## TASK INSTRUCTIONS
Determine the number of lines in these entries that hold the word "display". Give the number and nothing more.

## DATASET ENTRIES
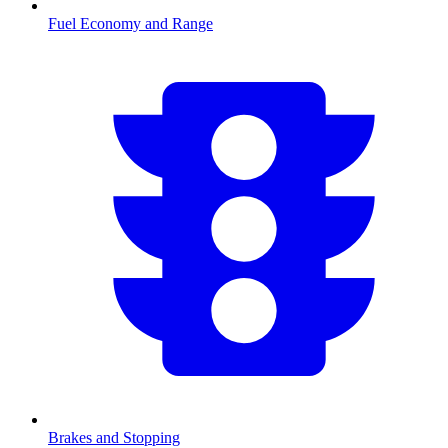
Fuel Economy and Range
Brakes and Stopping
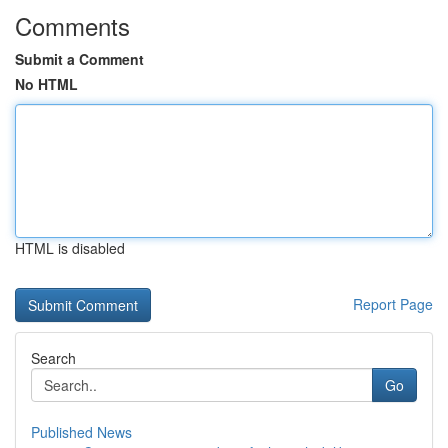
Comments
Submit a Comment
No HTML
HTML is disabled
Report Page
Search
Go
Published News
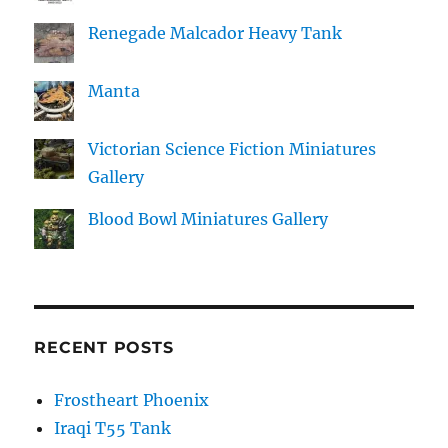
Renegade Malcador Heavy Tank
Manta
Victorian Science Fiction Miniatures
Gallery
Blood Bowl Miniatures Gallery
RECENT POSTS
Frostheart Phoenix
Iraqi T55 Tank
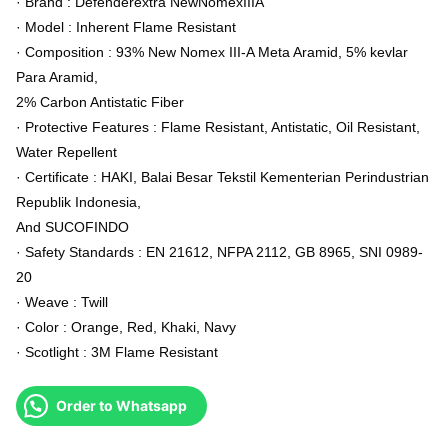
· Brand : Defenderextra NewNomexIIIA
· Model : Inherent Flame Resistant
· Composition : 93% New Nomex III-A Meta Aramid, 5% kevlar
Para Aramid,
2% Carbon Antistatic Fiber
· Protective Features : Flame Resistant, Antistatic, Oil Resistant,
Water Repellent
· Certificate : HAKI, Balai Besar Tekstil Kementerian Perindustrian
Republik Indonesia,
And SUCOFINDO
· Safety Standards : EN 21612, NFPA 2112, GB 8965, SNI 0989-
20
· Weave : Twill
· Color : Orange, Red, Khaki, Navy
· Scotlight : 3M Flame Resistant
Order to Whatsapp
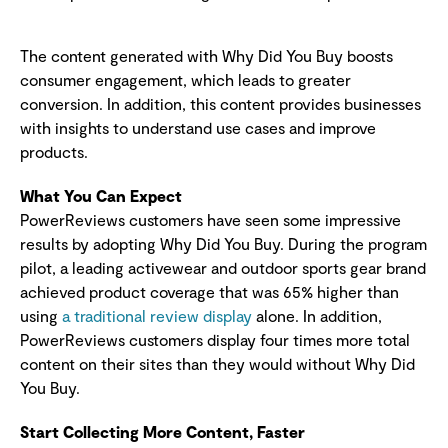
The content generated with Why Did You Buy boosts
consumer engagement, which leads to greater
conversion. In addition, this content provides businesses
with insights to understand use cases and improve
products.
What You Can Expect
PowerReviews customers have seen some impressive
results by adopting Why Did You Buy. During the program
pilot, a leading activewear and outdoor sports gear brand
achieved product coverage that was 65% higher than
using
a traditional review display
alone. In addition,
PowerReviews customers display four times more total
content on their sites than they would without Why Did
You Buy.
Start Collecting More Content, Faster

## YOUR RESPONSE
2